Slashdot Mirror

← Back to Stories (view on slashdot.org)

MPlayer, VLC Media Player Hit By Critical Vulnerability (hackread.com)

Posted by BeauHD on from the hit-and-run dept.

A critical remote code execution vulnerability has been spotted in the LIVE555 media streaming library used by popular media players such as VLC and MPlayer. "Maintained by the company Live Networks, the library works with RTP / RTCP, RTSP or SIP protocols, with the ability to process video and audio formats such as MPEG, H.265, H.264, H.263 +, VP8, DV, JPEG, MPEG, AAC, AMR, AC-3, and Vorbis," reports Hackread. From the report: These findings (CVE-2018-4013) have left millions of users of media players vulnerable to cyber attacks, according to Lilith Wyatt, a researcher at the Cisco Talos Intelligence Group. In this case, the flaw lies in the HTTP packet parsing functionality, which analyzes HTTP headers for RTSP tunneling over HTTP, explains. An update has already been issued to address the vulnerability. Therefore, if you are using any of the vulnerable media players make sure they are updated to the latest version.

4 of 72 comments (clear)

  1. Do this right away by Tough+Love · · Score: 1, Informative

    Debian users, do this right away:

          sudo apt upgrade && sudo apt install liblivemedia62:amd64 liblivemedia64:amd64

    For buster/sid, this updates to versions 2018.10.17-1 and 2018.08.28a-1. Then check to see if these have the fix, I think they do but I have not verified yet.

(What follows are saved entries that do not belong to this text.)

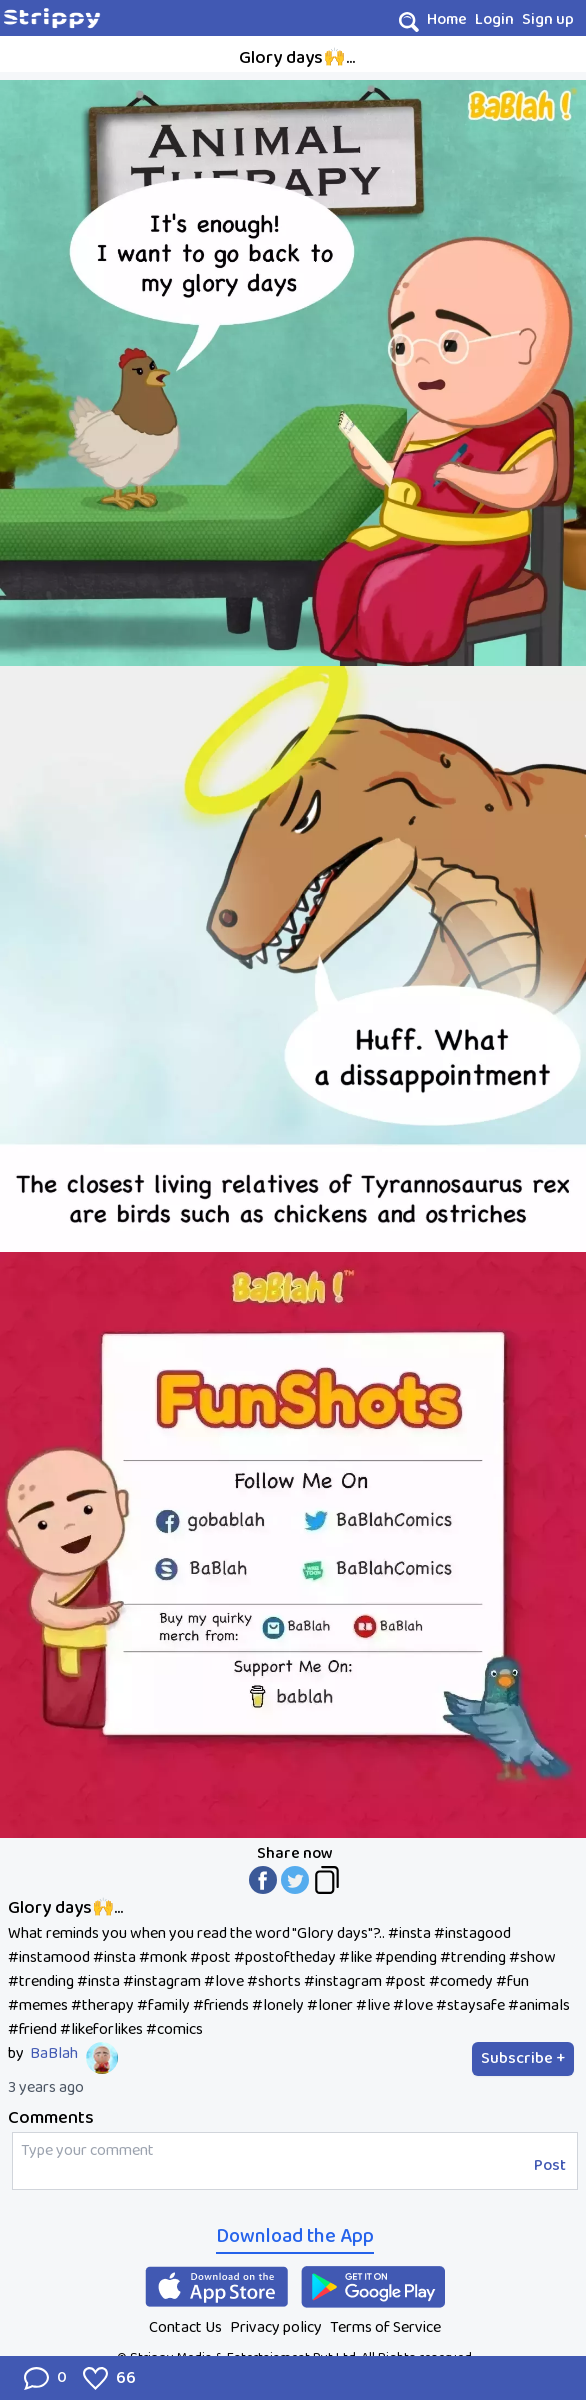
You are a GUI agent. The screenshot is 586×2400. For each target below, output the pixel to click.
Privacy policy (276, 2327)
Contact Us (185, 2327)
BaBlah (54, 2054)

    This update takes less than 1 minute to do, there is not the slightest excuse for procrastinating.

    --
    When all you have is a hammer, every problem starts to look like a thumb.
    1. Re:Do this right away by Tough+Love · · Score: 3, Informative

      Gah, typoed that. Should be:

              sudo apt update && sudo apt install liblivemedia62:amd64 liblivemedia64:amd64

      Not sure which of those two libraries has the hole, maybe both.

      --
      When all you have is a hammer, every problem starts to look like a thumb.
  2. No, it doesn't affect *any* media player by Ross+Finlayson · · Score: 5, Informative

    The bug - which has now been fixed in the LIVE555 library (with the fix already reported to Cisco) - affected only the LIVE555 library's implementation of a RTSP *server*. It doesn't affect the implementation of a RTSP *client*, which is the only part of the LIVE555 library that VLC and MPlayer use. (VLC does have an embedded RTSP server, but that uses a separate implementation, not LIVE555's.)

    (I know this because I'm the author of the LIVE555 software :-)

  3. Slashdot editors fix the headline and summary by caseih · · Score: 4, Informative

    Please can the slashdot editors fix the headline and summary to reflect the actual situation as per Ross Finlayson's post. Which is to say Mplayer and VLC Media Player were not vulnerable and there's no need to panic. The article linked to in the summary is plain wrong and really needs to be retracted.